As part of our experimentation with methods for entity resolution tasks (see our publication "Meta-blocking with KLSH"), we perform an exploration of the usefulness of a feed forward network's learned representations of record features for tabular data which serve as inputs for an entity resolution clustering algorithm.
The code project is an experimental prototype for research and does not address full error handling or production standards, and it's rather a setup for quick prototyping.
In this experiment we create imaginary data that contains piano model records and we try to separate these by model according to its features.

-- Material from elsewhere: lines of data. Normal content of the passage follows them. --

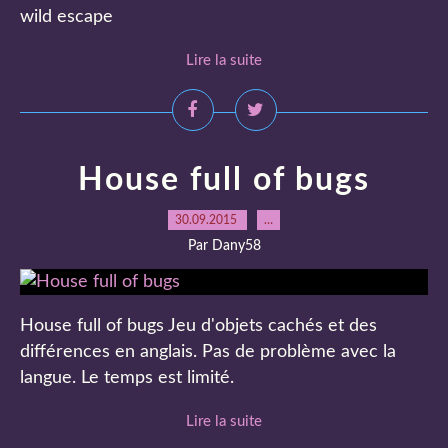
wild escape
Lire la suite
House full of bugs
30.09.2015
…
Par Dany58
House full of bugs Jeu d'objets cachés et des
différences en anglais. Pas de problème avec la
langue. Le temps est limité.
Lire la suite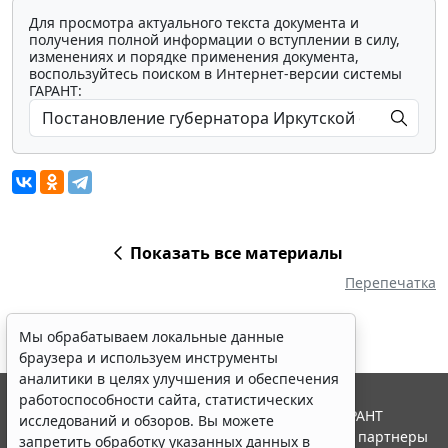
Для просмотра актуального текста документа и
получения полной информации о вступлении в силу,
изменениях и порядке применения документа,
воспользуйтесь поиском в Интернет-версии системы
ГАРАНТ:
Показать все материалы
Перепечатка
Мы обрабатываем локальные данные
браузера и используем инструменты
аналитики в целях улучшения и обеспечения
работоспособности сайта, статистических
© ООО "НПП "ГАРАНТ-СЕРВИС", 2026. Система ГАРАНТ
исследований и обзоров. Вы можете
выпускается с 1990 года. Компания "Гарант" и ее партнеры
запретить обработку указанных данных в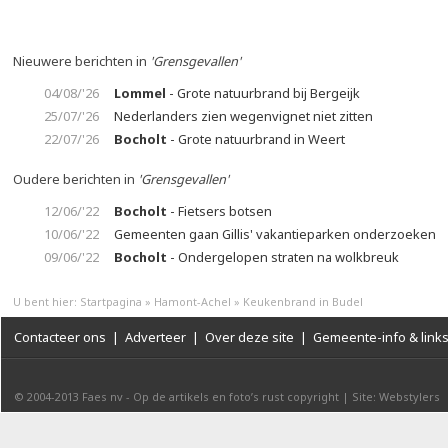
Nieuwere berichten in
'Grensgevallen'
04/08/'26
Lommel
- Grote natuurbrand bij Bergeijk
25/07/'26
Nederlanders zien wegenvignet niet zitten
22/07/'26
Bocholt
- Grote natuurbrand in Weert
Oudere berichten in
'Grensgevallen'
12/06/'22
Bocholt
- Fietsers botsen
10/06/'22
Gemeenten gaan Gillis' vakantieparken onderzoeken
09/06/'22
Bocholt
- Ondergelopen straten na wolkbreuk
U bent hier:
Startpagina
»
Hamont-Achel
»
Keukenbrand in Budel
Contacteer ons
|
Adverteer
|
Over deze site
|
Gemeente-info & link
© 2004-2013
Faes nv
-
Op de artikels en foto’s rust copyright
|
Site: Webstylers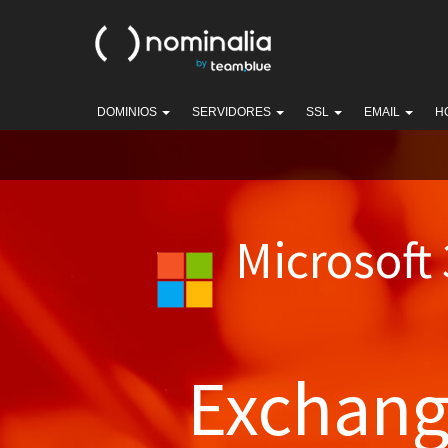
DOMINIOS
SERVIDORES
SSL
EMAIL
H
Microsoft
Exchan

We use a supervised siamese-like feed-forward neural network with a dual loss criterion which aims at setting entities' features apart in the representation space based on these features' embedding similarity.
We compare the clustering results of these representations to ground truth using a hierarchical clustering algorithm.
We conclude the selected rotation-invariant architecture performs well on representation reconstruction tasks but semantic representations of the entities' features results are volatile and thus inconclusive. A rethink of the network architecture can help to stand to par with machine learning methods for tabular data.
The code for this repo is available in the Github repo.
Visit here this project's github code repo DeepWiki Page structured AI-generated documentation of the code repo.
Our approach aims at generating embeddings of record features with a neural network which will serve as inputs to a hierarchical clustering algorithm to clusters records.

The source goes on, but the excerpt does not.